New Zealand & The Cook Islands: “Landscapes and People” with Jialin and Andrea

[Photos submitted by Andrea Eisma, Jialin Yang]

Welcome back to Vancouver! How did the climate and weather in New Zealand and the Cook Islands compare to Vancouver?

Jialin: Everyone told me that New Zealand and Vancouver had very similar weather but that is not true! The presence of the Southern Alps makes for very different weather on either sides of the South Island especially. The weather also changes very quickly, I found. One moment, it would be fairly warm and the next it would extremely windy and rainy and so cold. At one point we were even stuck in a snowstorm when one of the chains on our tires broke. Rarotonga was very hot, very humid. When it rains, it pours…

Andrea: I thought New Zealand was much colder! It was the beginning of their winter and we traveled in a circle that went as far south as Queenstown – which was chilly. Climate varied quite a bit though from the cooler, wet west coast to the windy, dry and sometimes warmer east coast (Christchurch area). On Rarotonga (the main island of the 15 Cook Islands), the climate was significantly warmer but all around the island there were different microclimates of cooler, hotter or windier places.

How do you think these Physical Geography courses [UBC-O Academic Calendar], Geography 491: Selected Topics in Geography: Natural hazard risk in New Zealand and the Cook Islands and Geography 413: Mountain Environment, contribute to your Environment and Sustainability Major?

Jialin: I think the very hands-on aspect of field courses is very important to Geography. Our professor, Dr. Fes de Scally, really emphasized this [importance] by creating these two courses that really immersed us in our environment. It is one thing to sit in the classroom and learn from lectures and textbooks – it is an entirely different thing to be outside and learning by seeing and doing. It definitely makes you realize how complex and interrelated everything is.

Did you experience any culture shock while in NZ or the Cook Islands? How so?

Jialin: This isn’t exactly about culture shock, but for me, it’s always an interesting experience traveling as an Asian woman. Even when you’re part of a larger group, I find that there’s always people who can’t comprehend that you can be from Canada and not be white. I got, “Where are you REALLY from?” a lot. Also, I was shocked by how expensive everything was…
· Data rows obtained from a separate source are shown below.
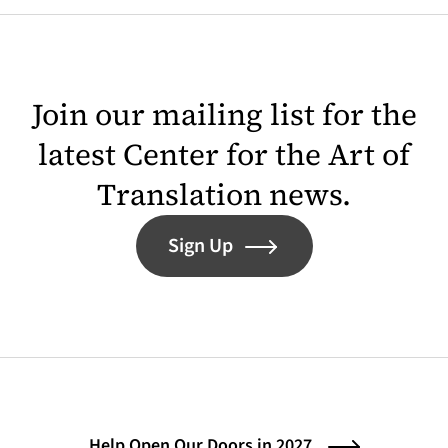
Join our mailing list for the
latest Center for the Art of
Translation news.
Sign Up
Help Open Our Doors in 2027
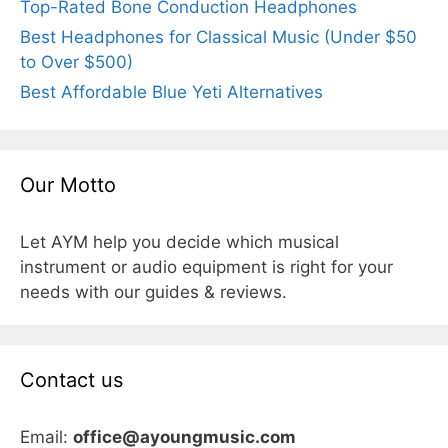
Top-Rated Bone Conduction Headphones
Best Headphones for Classical Music (Under $50
to Over $500)
Best Affordable Blue Yeti Alternatives
Our Motto
Let AYM help you decide which musical
instrument or audio equipment is right for your
needs with our guides & reviews.
Contact us
Email:
office@ayoungmusic.com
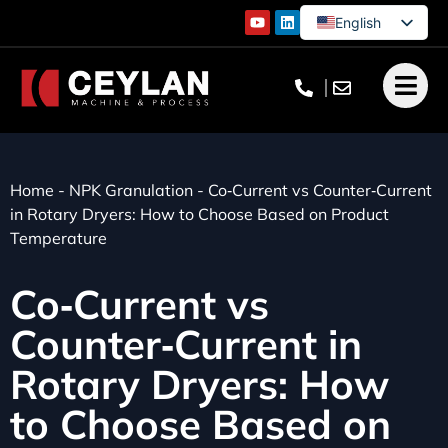
English
German
French
Turkish
Home
-
NPK Granulation
-
Co‑Current vs Counter‑Current
in Rotary Dryers: How to Choose Based on Product
Temperature
Co‑Current vs
Counter‑Current in
Rotary Dryers: How
to Choose Based on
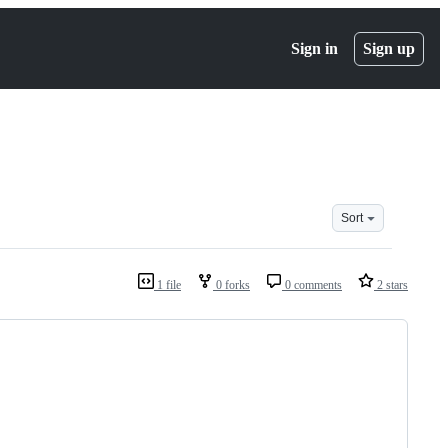
Sign in
Sign up
Sort
1 file
0 forks
0 comments
2 stars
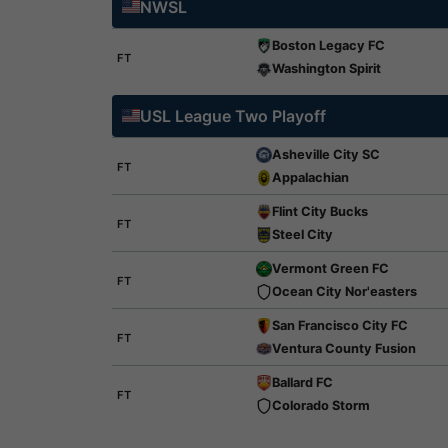
NWSL
Boston Legacy FC
FT
Washington Spirit
USL League Two Playoff
Asheville City SC
FT
Appalachian
Flint City Bucks
FT
Steel City
Vermont Green FC
FT
Ocean City Nor'easters
San Francisco City FC
FT
Ventura County Fusion
Ballard FC
FT
Colorado Storm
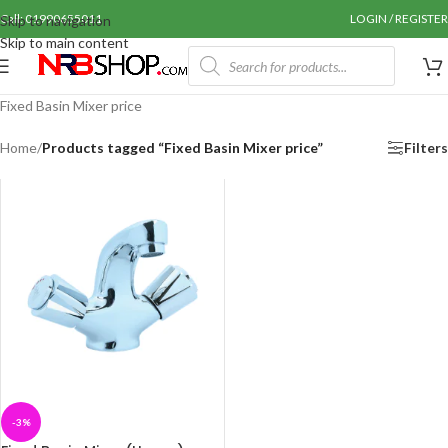
Call: 01990655011
LOGIN / REGISTER
Skip to navigation
Skip to main content
Fixed Basin Mixer price
Home
/
Products tagged “Fixed Basin Mixer price”
Filters
-3%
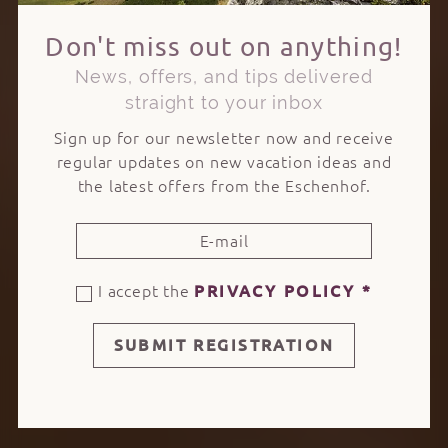
Don't miss out on anything!
News, offers, and tips delivered
straight to your inbox
Sign up for our newsletter now and receive
regular updates on new vacation ideas and
the latest offers from the Eschenhof.
I accept the
PRIVACY POLICY
*
SUBMIT REGISTRATION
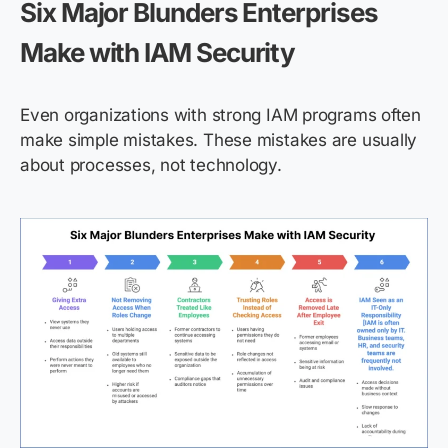
Six Major Blunders Enterprises
Make with IAM Security
Even organizations with strong IAM programs often
make simple mistakes. These mistakes are usually
about processes, not technology.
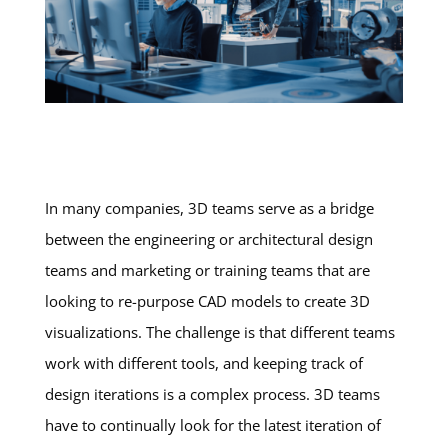
In many companies, 3D teams serve as a bridge
between the engineering or architectural design
teams and marketing or training teams that are
looking to re-purpose CAD models to create 3D
visualizations. The challenge is that different teams
work with different tools, and keeping track of
design iterations is a complex process. 3D teams
have to continually look for the latest iteration of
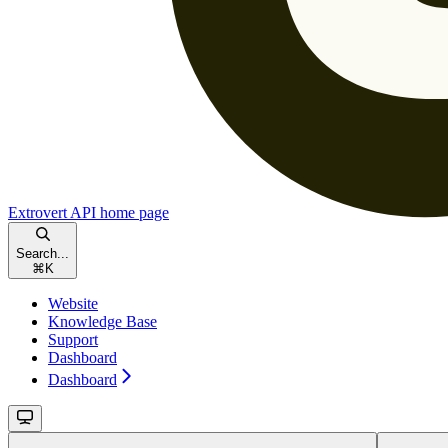
Extrovert API
home page
Search...
⌘
K
Website
Knowledge Base
Support
Dashboard
Dashboard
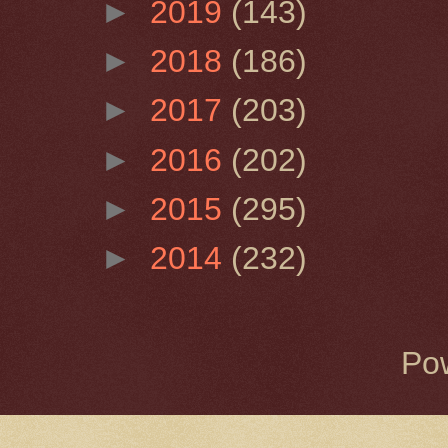
►
2019
(143)
►
2018
(186)
►
2017
(203)
►
2016
(202)
►
2015
(295)
►
2014
(232)
Po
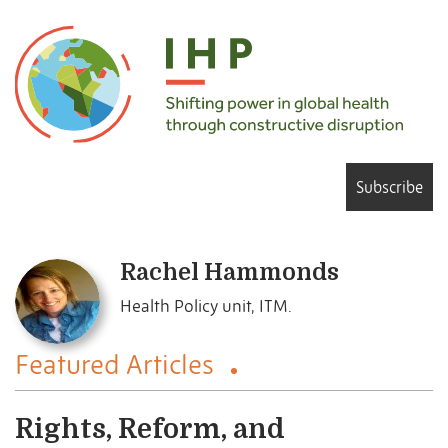
Subscribe
Rachel Hammonds
Health Policy unit, ITM.
Featured Articles
Rights, Reform, and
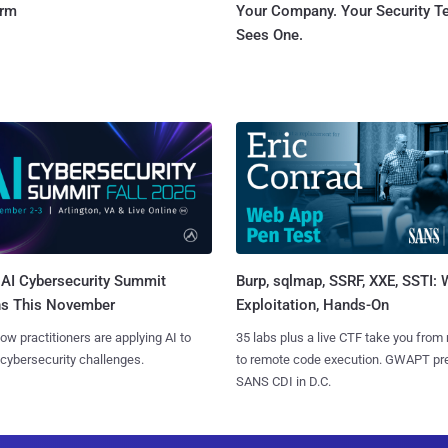
orm
Your Company. Your Security 
Sees One.
AI Cybersecurity Summit
Burp, sqlmap, SSRF, XXE, SSTI:
ns This November
Exploitation, Hands-On
ow practitioners are applying AI to
35 labs plus a live CTF take you from
 cybersecurity challenges.
to remote code execution. GWAPT pr
SANS CDI in D.C.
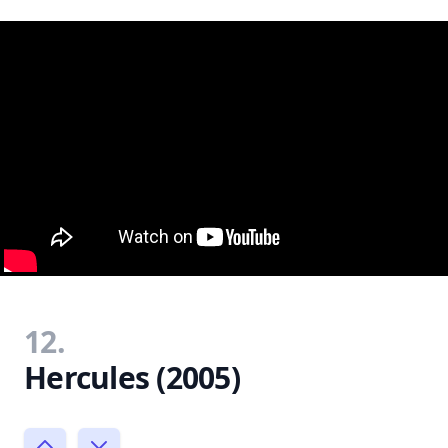
12.
Hercules (2005)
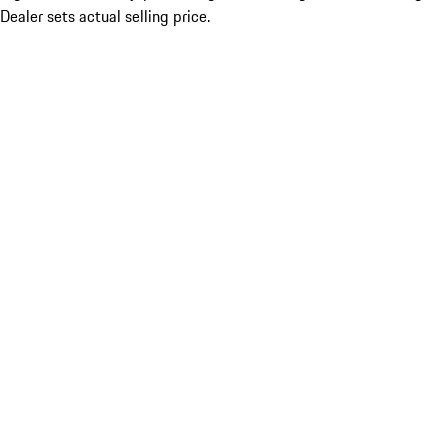
Dealer sets actual selling price.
Andrea: I didn’t really experience any culture shock in NZ or the Cook Islands. The only thing that comes to mind with the Cook Islands though is you must remember the time is always “Island Time” – something I am not used to but definitely adapted to it.

Can you give me a breakdown of what a typical day in the group study was like? Or were there no ‘typical’ days?

Jialin: I would say a typical day would be waking up at a set time and then rushing to get ready while trying not to bump into the other five girls in your room. Packing a lunch and checking the weather outside to see if we needed our rain gear or gaiters. Driving somewhere and hiking while getting short lectures and just having interesting things pointed out. Exploring. Eating lunch on top of a mountain. Maybe driving around to see a debris flow fan or two. Or three.

Andrea:
Wake up, meet up as a group anywhere between 9 and 11am (the time would be confirmed the night before and sometimes change depending on if we were ready or how the weather was), drive to multiple sites in the area that we were staying at, observe the landscape, go for hikes up mountains or debris flow fans and learn about what we are looking at whether it be a glacier, debris flow, river bank channel, storm surge emergency shelter etc. Often we ended the day at a beach (which was a nice way to end the day) then drive back to where we were staying. Days really did vary though, it depended on how many sites there were to see in the area and how the weather was.